◆ PROBLEM REQUIREMENTS
Retype, word for word, the line holding "Highlight 'portal vein and splenic vein'." and every line below it to the end of the listing. Leave out the pictures.

◆ SUPPLIED INFORMATION
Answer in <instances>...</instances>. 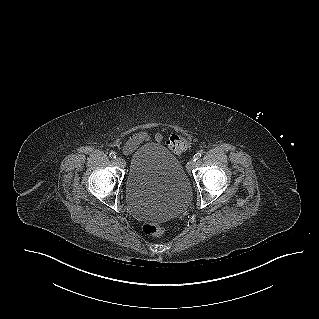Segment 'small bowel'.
Segmentation results:
<instances>
[{"mask_svg":"<svg viewBox=\"0 0 319 319\" xmlns=\"http://www.w3.org/2000/svg\"><path fill=\"white\" fill-rule=\"evenodd\" d=\"M149 134L146 132H139L133 135L123 146V151L125 153L133 152L142 142L149 138ZM156 140H161L162 135L160 133L155 134Z\"/></svg>","mask_w":319,"mask_h":319,"instance_id":"obj_1","label":"small bowel"}]
</instances>
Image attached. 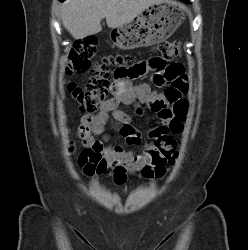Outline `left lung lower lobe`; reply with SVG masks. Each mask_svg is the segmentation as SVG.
<instances>
[{
	"instance_id": "obj_1",
	"label": "left lung lower lobe",
	"mask_w": 248,
	"mask_h": 250,
	"mask_svg": "<svg viewBox=\"0 0 248 250\" xmlns=\"http://www.w3.org/2000/svg\"><path fill=\"white\" fill-rule=\"evenodd\" d=\"M183 2H185V3H188V1L187 0H182Z\"/></svg>"
}]
</instances>
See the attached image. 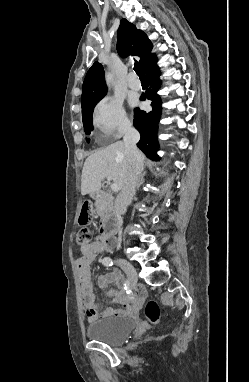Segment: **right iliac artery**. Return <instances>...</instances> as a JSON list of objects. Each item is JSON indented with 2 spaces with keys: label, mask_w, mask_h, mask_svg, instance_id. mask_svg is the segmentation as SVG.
Masks as SVG:
<instances>
[{
  "label": "right iliac artery",
  "mask_w": 249,
  "mask_h": 382,
  "mask_svg": "<svg viewBox=\"0 0 249 382\" xmlns=\"http://www.w3.org/2000/svg\"><path fill=\"white\" fill-rule=\"evenodd\" d=\"M103 264L105 265V266H112L113 265V261H112V259L111 258H109V257H105L104 259H103Z\"/></svg>",
  "instance_id": "82829eb1"
}]
</instances>
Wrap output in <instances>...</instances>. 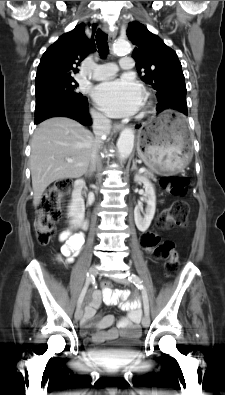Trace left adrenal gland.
Returning a JSON list of instances; mask_svg holds the SVG:
<instances>
[{"mask_svg": "<svg viewBox=\"0 0 225 395\" xmlns=\"http://www.w3.org/2000/svg\"><path fill=\"white\" fill-rule=\"evenodd\" d=\"M131 170H132V171H133V170H137V166H136V161H135V160H133V164H132Z\"/></svg>", "mask_w": 225, "mask_h": 395, "instance_id": "left-adrenal-gland-1", "label": "left adrenal gland"}]
</instances>
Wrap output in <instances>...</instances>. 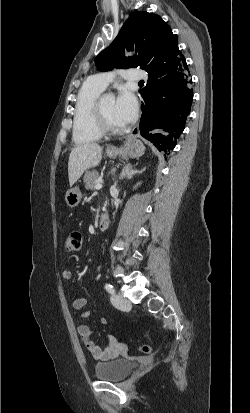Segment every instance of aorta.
Returning a JSON list of instances; mask_svg holds the SVG:
<instances>
[{
    "label": "aorta",
    "mask_w": 250,
    "mask_h": 413,
    "mask_svg": "<svg viewBox=\"0 0 250 413\" xmlns=\"http://www.w3.org/2000/svg\"><path fill=\"white\" fill-rule=\"evenodd\" d=\"M110 98H114L112 95H110Z\"/></svg>",
    "instance_id": "obj_1"
}]
</instances>
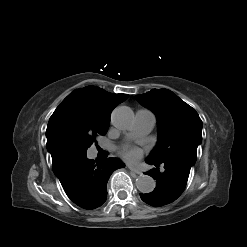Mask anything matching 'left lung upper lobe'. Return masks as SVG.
<instances>
[{"label": "left lung upper lobe", "mask_w": 247, "mask_h": 247, "mask_svg": "<svg viewBox=\"0 0 247 247\" xmlns=\"http://www.w3.org/2000/svg\"><path fill=\"white\" fill-rule=\"evenodd\" d=\"M135 98L157 116L158 143L148 159L156 163L179 161L193 166L203 126L195 109L167 89H152Z\"/></svg>", "instance_id": "5c2ea615"}]
</instances>
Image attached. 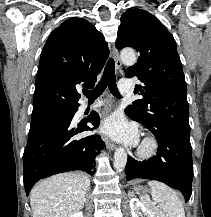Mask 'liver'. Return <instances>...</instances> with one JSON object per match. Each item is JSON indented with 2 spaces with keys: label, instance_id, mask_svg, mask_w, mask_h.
Here are the masks:
<instances>
[{
  "label": "liver",
  "instance_id": "6515ba94",
  "mask_svg": "<svg viewBox=\"0 0 211 217\" xmlns=\"http://www.w3.org/2000/svg\"><path fill=\"white\" fill-rule=\"evenodd\" d=\"M90 187L83 173H62L36 184L30 193L33 217H69L81 210Z\"/></svg>",
  "mask_w": 211,
  "mask_h": 217
}]
</instances>
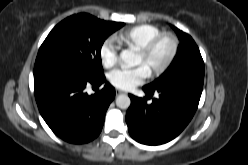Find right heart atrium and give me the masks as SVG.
Masks as SVG:
<instances>
[{
    "label": "right heart atrium",
    "mask_w": 248,
    "mask_h": 165,
    "mask_svg": "<svg viewBox=\"0 0 248 165\" xmlns=\"http://www.w3.org/2000/svg\"><path fill=\"white\" fill-rule=\"evenodd\" d=\"M99 56L102 65L106 69L115 67L118 63V46L112 39H106L100 46Z\"/></svg>",
    "instance_id": "1"
}]
</instances>
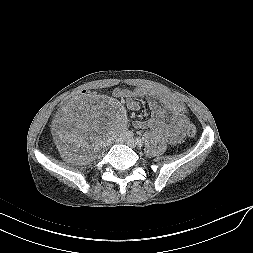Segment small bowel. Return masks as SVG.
Returning <instances> with one entry per match:
<instances>
[{
	"mask_svg": "<svg viewBox=\"0 0 253 253\" xmlns=\"http://www.w3.org/2000/svg\"><path fill=\"white\" fill-rule=\"evenodd\" d=\"M113 95L125 103L130 110L139 109L135 98L145 97L150 101L152 117L146 121H135L133 123L135 128L151 129L170 144H177L183 139V127L188 121L187 109L177 98L146 89L117 88ZM68 109L64 111L65 115L59 121L61 133H66Z\"/></svg>",
	"mask_w": 253,
	"mask_h": 253,
	"instance_id": "c3829d8e",
	"label": "small bowel"
}]
</instances>
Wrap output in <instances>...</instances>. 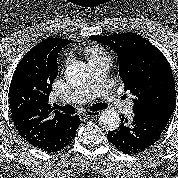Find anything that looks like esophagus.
<instances>
[{"label": "esophagus", "instance_id": "esophagus-1", "mask_svg": "<svg viewBox=\"0 0 178 178\" xmlns=\"http://www.w3.org/2000/svg\"><path fill=\"white\" fill-rule=\"evenodd\" d=\"M100 112L99 111H95V112H86V113H82L80 114L81 116L85 117H97L99 116Z\"/></svg>", "mask_w": 178, "mask_h": 178}]
</instances>
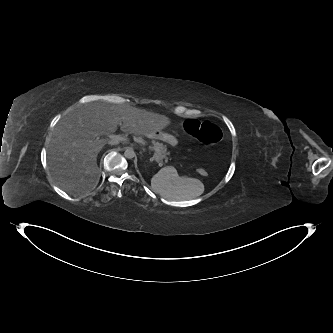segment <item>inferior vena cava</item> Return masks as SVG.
Wrapping results in <instances>:
<instances>
[{
	"label": "inferior vena cava",
	"mask_w": 333,
	"mask_h": 333,
	"mask_svg": "<svg viewBox=\"0 0 333 333\" xmlns=\"http://www.w3.org/2000/svg\"><path fill=\"white\" fill-rule=\"evenodd\" d=\"M108 144H110V145H117L118 142L109 141Z\"/></svg>",
	"instance_id": "inferior-vena-cava-1"
}]
</instances>
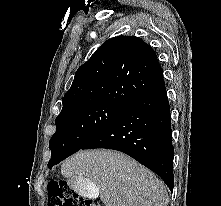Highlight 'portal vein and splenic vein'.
Wrapping results in <instances>:
<instances>
[{
	"label": "portal vein and splenic vein",
	"mask_w": 221,
	"mask_h": 206,
	"mask_svg": "<svg viewBox=\"0 0 221 206\" xmlns=\"http://www.w3.org/2000/svg\"><path fill=\"white\" fill-rule=\"evenodd\" d=\"M95 190H96L95 187H93L92 192H95Z\"/></svg>",
	"instance_id": "portal-vein-and-splenic-vein-1"
}]
</instances>
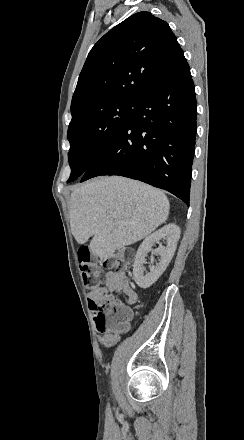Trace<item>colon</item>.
<instances>
[{
	"label": "colon",
	"mask_w": 244,
	"mask_h": 440,
	"mask_svg": "<svg viewBox=\"0 0 244 440\" xmlns=\"http://www.w3.org/2000/svg\"><path fill=\"white\" fill-rule=\"evenodd\" d=\"M76 253L80 260L79 269L83 272V279L86 283L85 292L86 294H95V285L101 276L100 264L99 262H89L91 253L89 248H78ZM117 255L118 257L111 258L109 263L107 262L103 266L106 272L111 269L115 272L130 269L134 258L133 248H118ZM88 303L92 318L104 319L107 330L123 332L128 328V320L133 313L132 305L120 303L113 294L107 295L103 304H98L97 298H90Z\"/></svg>",
	"instance_id": "1"
}]
</instances>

◆ FINAL ANSWER
Highlight 'portal vein and splenic vein'.
Wrapping results in <instances>:
<instances>
[{
	"label": "portal vein and splenic vein",
	"mask_w": 221,
	"mask_h": 206,
	"mask_svg": "<svg viewBox=\"0 0 221 206\" xmlns=\"http://www.w3.org/2000/svg\"><path fill=\"white\" fill-rule=\"evenodd\" d=\"M95 190H96L95 187H93L92 192H95Z\"/></svg>",
	"instance_id": "portal-vein-and-splenic-vein-1"
}]
</instances>
Trace<item>colon</item>.
<instances>
[{
	"label": "colon",
	"mask_w": 244,
	"mask_h": 440,
	"mask_svg": "<svg viewBox=\"0 0 244 440\" xmlns=\"http://www.w3.org/2000/svg\"><path fill=\"white\" fill-rule=\"evenodd\" d=\"M76 253L80 260L79 269L83 272V279L86 283L85 292L86 294H95V285L101 276L100 264L99 262H89L91 253L89 248H78ZM117 255L118 257L111 258L109 263L107 262L103 266L106 272L111 269L115 272L130 269L134 258L133 248H118ZM88 303L92 318L104 319L107 330L123 332L128 328V320L133 313L132 305L120 303L113 294L107 295L103 304H98L97 298H90Z\"/></svg>",
	"instance_id": "1"
}]
</instances>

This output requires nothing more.